I ran into a wall (or a dark forest rather, there are no walls in linux) trying to open the right ports to connect to my uni's vpn and network.

I tried using firestarter and guarddog but had no joy, the ports the uni told me I needed to open weren't the only ones that I needed. I thought I'd have a go at going down to a more core level and try manipulating the iptables directly. So I hit the tutorials and docs and learnt enough about iptables to setup a basic firewall. In the process I had to uninstall firestarter because it kept fighting with me and changing the iptables it's self, even when I wasn't starting it.

Anyway I managed to setup the following basic iptables firewall, and it WORKS GREAT! I'm just a little concerned that perhaps it's not very secure.

Can anyone tell me if there are huge holes in it?

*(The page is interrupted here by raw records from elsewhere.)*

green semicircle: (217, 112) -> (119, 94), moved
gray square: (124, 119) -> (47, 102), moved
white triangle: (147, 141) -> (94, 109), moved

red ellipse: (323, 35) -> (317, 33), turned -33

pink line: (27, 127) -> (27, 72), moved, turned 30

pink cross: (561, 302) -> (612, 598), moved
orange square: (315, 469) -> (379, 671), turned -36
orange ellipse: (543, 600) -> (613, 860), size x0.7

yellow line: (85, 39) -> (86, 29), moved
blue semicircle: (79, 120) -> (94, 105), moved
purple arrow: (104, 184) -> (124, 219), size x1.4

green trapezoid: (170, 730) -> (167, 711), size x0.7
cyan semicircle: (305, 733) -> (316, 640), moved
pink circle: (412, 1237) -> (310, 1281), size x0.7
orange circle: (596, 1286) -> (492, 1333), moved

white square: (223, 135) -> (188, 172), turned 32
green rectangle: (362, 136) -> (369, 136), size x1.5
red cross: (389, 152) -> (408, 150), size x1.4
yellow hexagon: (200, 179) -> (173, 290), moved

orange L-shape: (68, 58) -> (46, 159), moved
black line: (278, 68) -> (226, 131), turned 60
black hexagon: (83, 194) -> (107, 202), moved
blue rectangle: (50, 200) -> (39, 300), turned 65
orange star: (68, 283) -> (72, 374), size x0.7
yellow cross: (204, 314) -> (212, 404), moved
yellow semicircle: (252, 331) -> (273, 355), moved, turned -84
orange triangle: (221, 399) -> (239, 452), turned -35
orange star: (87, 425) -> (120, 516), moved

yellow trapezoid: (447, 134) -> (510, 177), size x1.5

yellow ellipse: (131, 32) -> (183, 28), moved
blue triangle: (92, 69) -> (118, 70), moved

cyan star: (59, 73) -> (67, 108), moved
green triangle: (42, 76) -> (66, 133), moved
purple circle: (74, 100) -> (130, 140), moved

Laptop:~$ sudo iptables -L -v
Chain INPUT (policy DROP 0 packets, 0 bytes)
pkts bytes target prot opt in out source destination
2411 80062 ACCEPT all -- lo any anywhere anywhere
3664 2980K LOG all -- any any anywhere anywhere state RELATED,ESTABLISHED LOG level debug tcp-sequence tcp-options ip-options uid prefix `iptables-JW ESTABLISHED '
3664 2980K ACCEPT all -- any any anywhere anywhere state RELATED,ESTABLISHED
135 17483 LOG all -- any any anywhere anywhere LOG level debug tcp-sequence tcp-options ip-options uid prefix `iptables-JW DROPPED '
135 17483 DROP all -- any any anywhere anywhere

Chain FORWARD (policy DROP 0 packets, 0 bytes)
pkts bytes target prot opt in out source destination

Chain OUTPUT (policy ACCEPT 6110 packets, 696K bytes)
pkts bytes target prot opt in out source destination

Is there a danger in accepting all outbound traffic or all established/related connections?
This is on a personal laptop that only I use.

Cheers

The Cog
November 18th, 2008, 04:02 PM
Personally, I wouldn't bother with a firewall unless I installed a server fo some kind and knew which IP address ranges I wanted to be able to access it.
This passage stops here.